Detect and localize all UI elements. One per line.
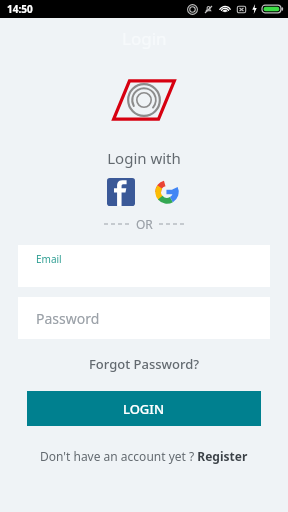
staticText: Login with: [0, 148, 288, 168]
staticText: Don't have an account yet ? Register: [40, 448, 248, 464]
button[interactable]: LOGIN: [27, 391, 261, 426]
button[interactable]: Email: [18, 245, 270, 287]
staticText: LOGIN: [123, 400, 165, 418]
button[interactable]: Login with Facebook: [107, 178, 135, 206]
staticText: 14:50: [7, 2, 33, 16]
staticText: Email: [36, 252, 62, 266]
button[interactable]: Password: [18, 297, 270, 339]
button[interactable]: Login with Google: [153, 178, 181, 206]
button[interactable]: Forgot Password?: [0, 351, 288, 377]
button[interactable]: Don't have an account yet ? Register: [0, 446, 288, 466]
staticText: Password: [36, 309, 100, 328]
staticText: Forgot Password?: [89, 355, 200, 373]
staticText: OR: [136, 216, 153, 232]
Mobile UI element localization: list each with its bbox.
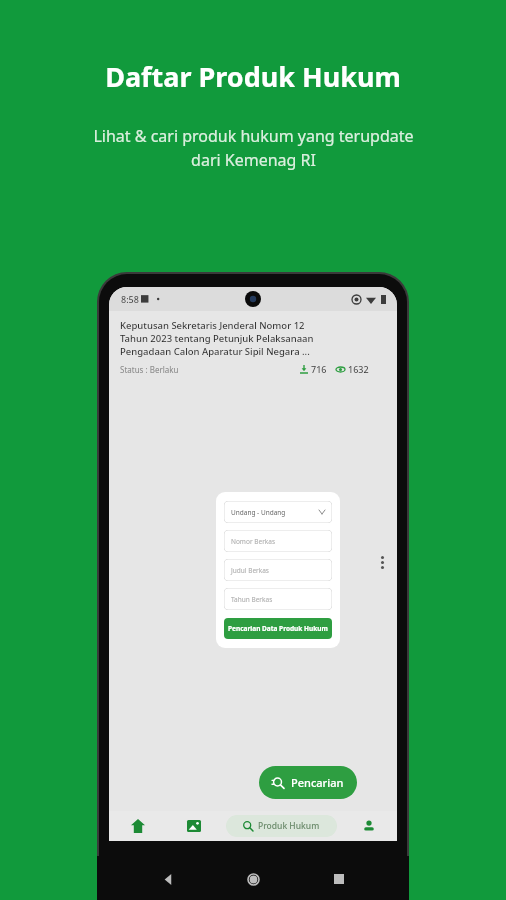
---*---
TASK DESCRIPTION.
Give the listing above again word for word, without its pictures.

WRITTEN SOLUTION.
Detect and localize all UI elements. One per line.
staticText: Login with: [0, 148, 288, 168]
staticText: Don't have an account yet ? Register: [40, 448, 248, 464]
button[interactable]: LOGIN: [27, 391, 261, 426]
button[interactable]: Email: [18, 245, 270, 287]
staticText: LOGIN: [123, 400, 165, 418]
button[interactable]: Login with Facebook: [107, 178, 135, 206]
staticText: 14:50: [7, 2, 33, 16]
staticText: Email: [36, 252, 62, 266]
button[interactable]: Password: [18, 297, 270, 339]
button[interactable]: Login with Google: [153, 178, 181, 206]
button[interactable]: Forgot Password?: [0, 351, 288, 377]
button[interactable]: Don't have an account yet ? Register: [0, 446, 288, 466]
staticText: Password: [36, 309, 100, 328]
staticText: Forgot Password?: [89, 355, 200, 373]
staticText: OR: [136, 216, 153, 232]
Mobile UI element localization: list each with its bbox.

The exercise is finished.